- TASK BRIEF
From the entries below, copy every line where the string "perform" appears.
··· INFORMATION SHOWN ···
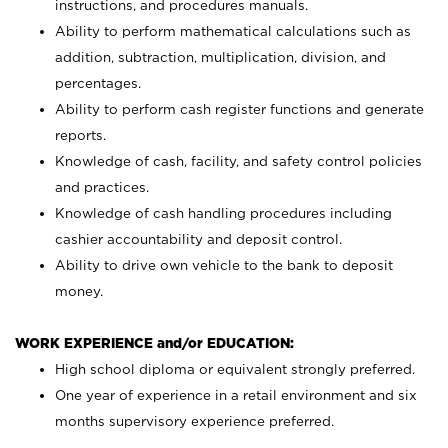
instructions, and procedures manuals.
Ability to perform mathematical calculations such as
addition, subtraction, multiplication, division, and
percentages.
Ability to perform cash register functions and generate
reports.
Knowledge of cash, facility, and safety control policies
and practices.
Knowledge of cash handling procedures including
cashier accountability and deposit control.
Ability to drive own vehicle to the bank to deposit
money.
WORK EXPERIENCE and/or EDUCATION:
High school diploma or equivalent strongly preferred.
One year of experience in a retail environment and six
months supervisory experience preferred.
···
- TASK ANSWER
Ability to perform mathematical calculations such as
Ability to perform cash register functions and generate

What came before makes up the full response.